The time of “reformation” in view here is not the blessed Protestant Reformation. This is Jesus’ First Advent, his birth, life, etc. Paul, though twisted before salvation, was a diligent student of the Mosaic Law. Post his salvation under inspiration/his reformation, he writes of the Law in the following way: “…if a law had been given which was able to impart life, then righteousness would indeed have been based on law. But the Scripture has shut up everyone under sin, so that the promise by faith in Jesus Christ might be given to those who believe. But before faith came, we were kept in custody under the law, being shut up to the faith which was later to be revealed. Therefore the Law has become our tutor to lead us to Christ, so that we may be justified by faith. But now that faith has come, we are no longer under a tutor.” Galatians 3:21b-25. In Romans we read a similar idea of the Law finding not an enemy, but its realization or fullest purpose in the person of Christ: “For what the Law could not do, weak as it was through the flesh, God did: sending His own Son in the likeness of sinful flesh and as an offering for sin, He condemned sin in the flesh.” Romans 8:3. Jesus, in effect, did what the Law alone said he would do—he brought in absolute righteousness to fallen mankind. “For by one offering He has perfected for all time those who are sanctified.” Hebrews 10:14.
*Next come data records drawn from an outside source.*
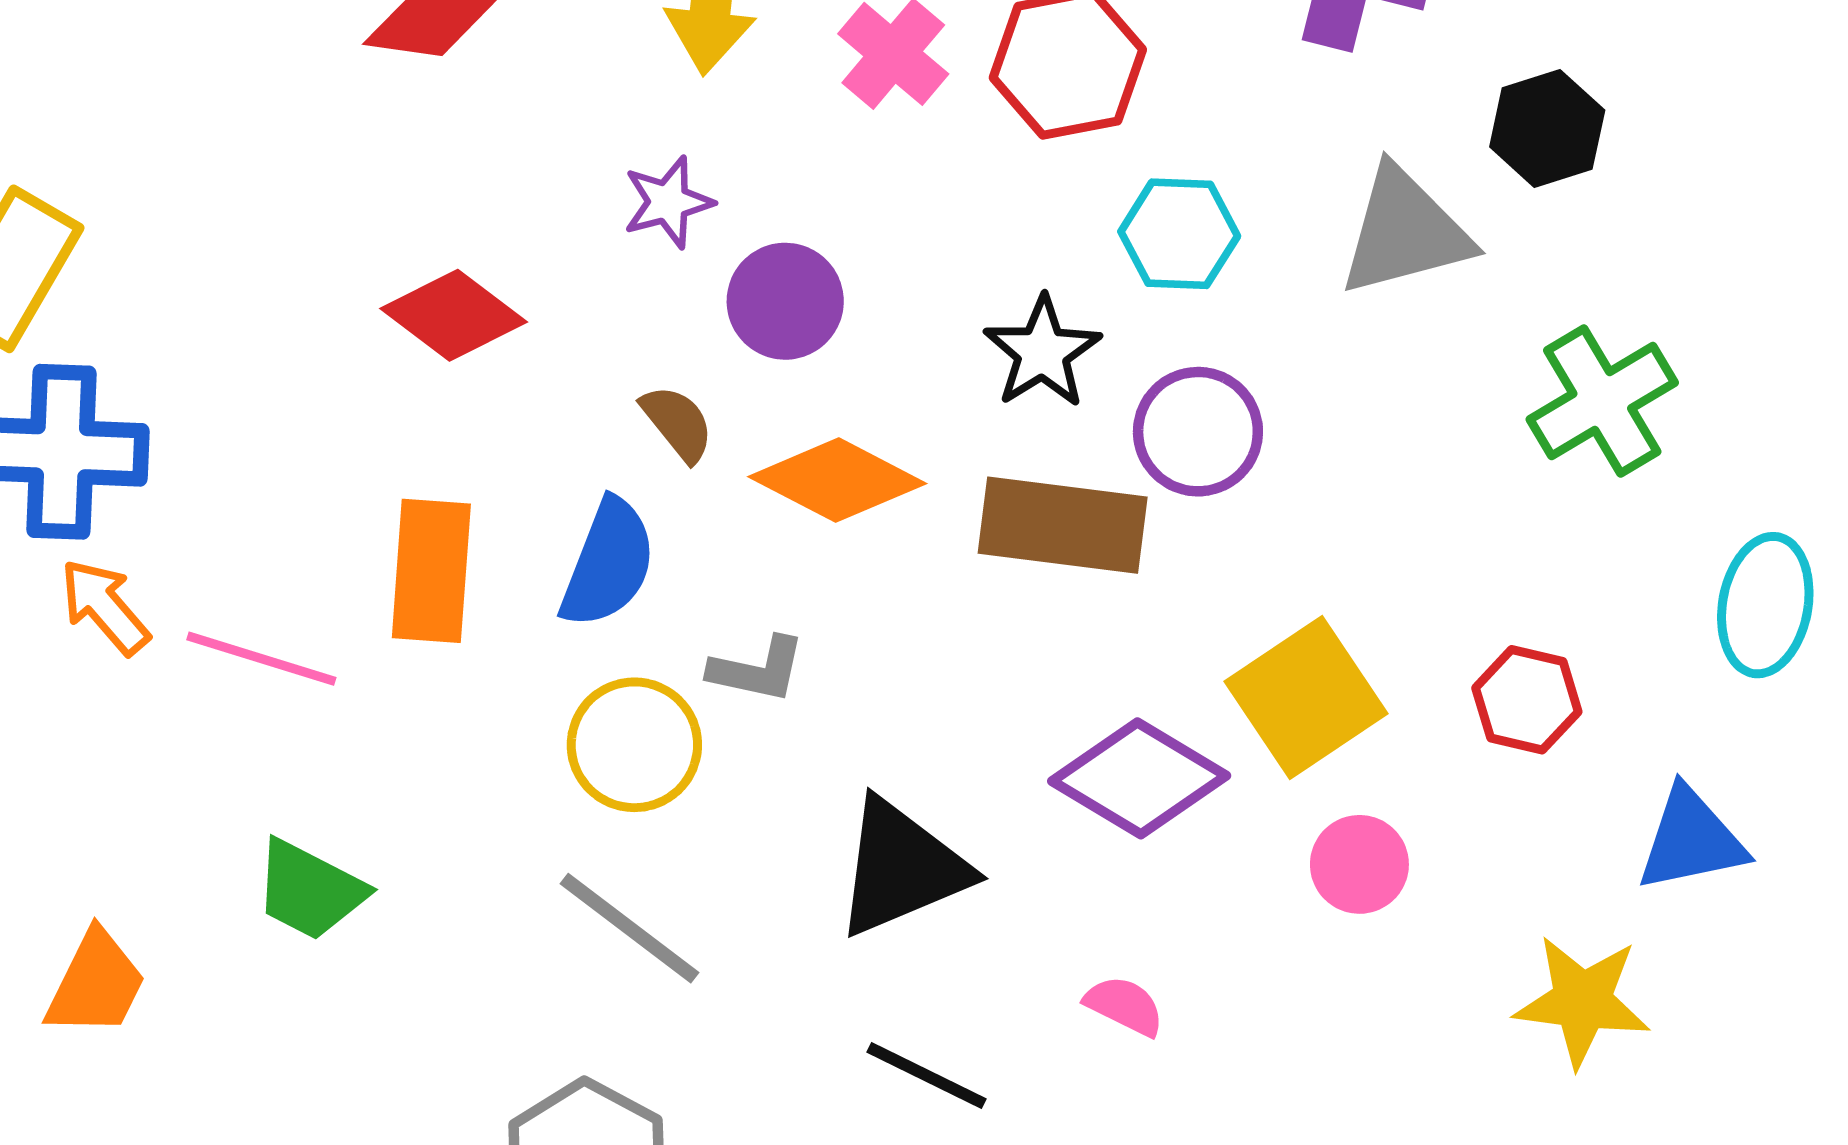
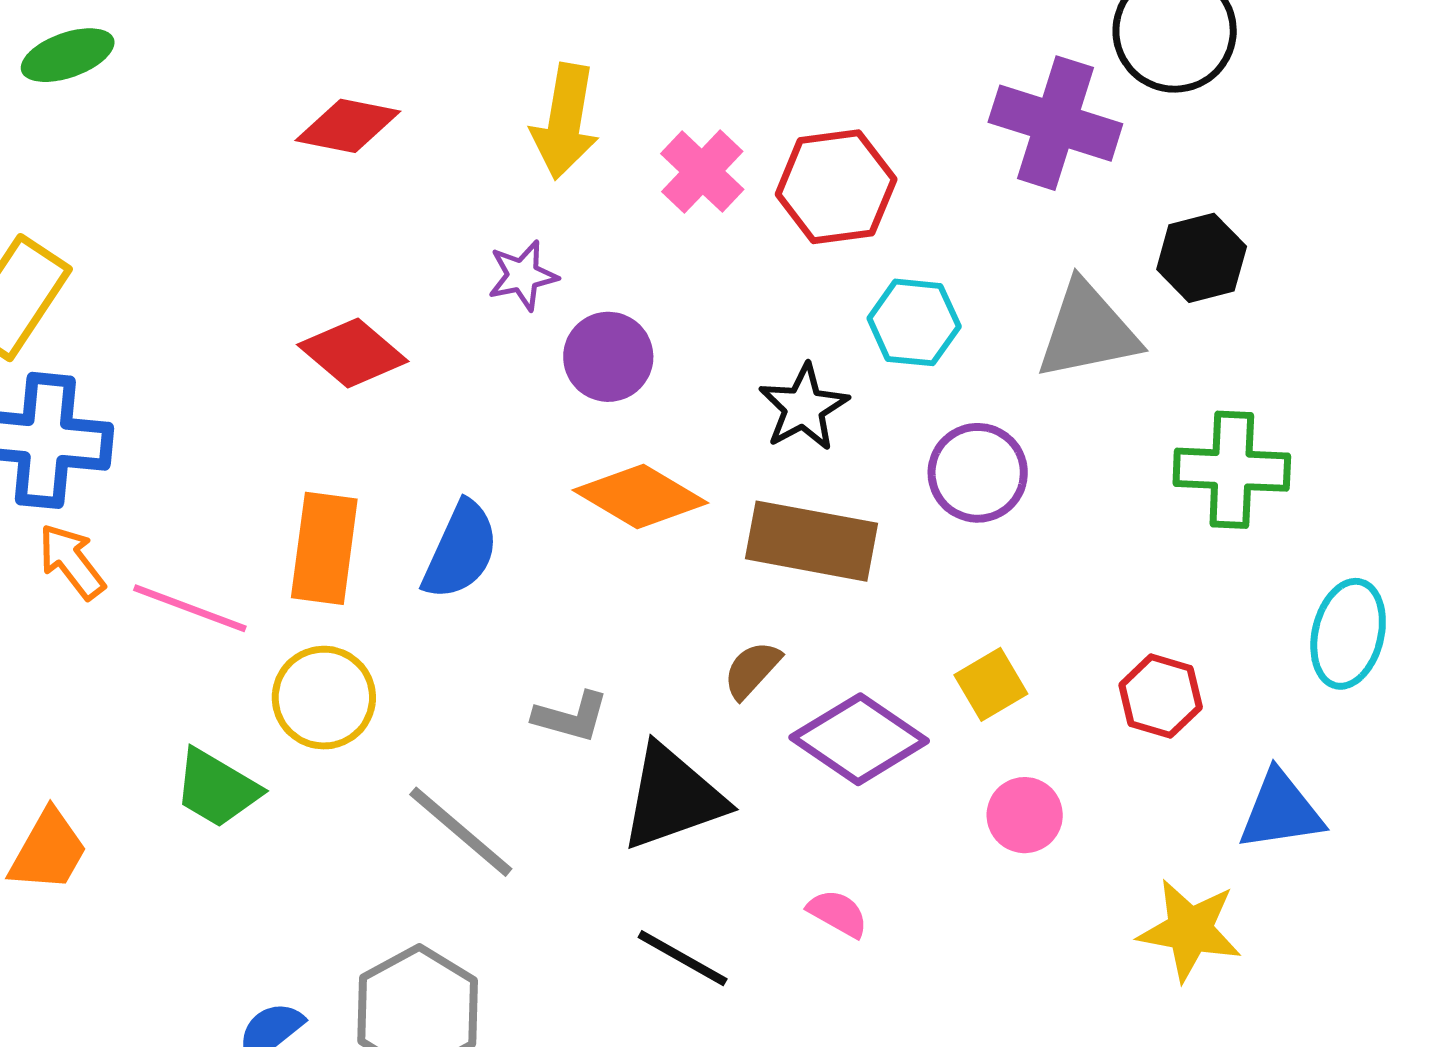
green cross: (1602, 401) -> (1232, 470), turned 30
brown semicircle: (677, 423) -> (752, 670), moved, turned -102
purple circle: (1198, 432) -> (978, 473), moved
gray L-shape: (757, 670) -> (571, 717), moved
yellow square: (1306, 697) -> (991, 684), size x0.6
yellow circle: (634, 745) -> (324, 698), moved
There are, I think, two approaches to how we New Covenant members can approach our love for and study of the Old Covenant. Both usually lead to the same place: 1) All of it is abrogated unless expressly reiterated in the new. 2) All of it is in place unless expressly abrogated in the new. I tend toward the former as a better model. “We are no longer under a tutor” God says. Priestly laws are done away with in the Great High Priest’s current ministry for his covenant people. These ceremonial laws, which showed my fathers just how particular and exacting God is, are done away with today in Jesus. Jesus is equally particular. But seated. Eternally finished in his particularity.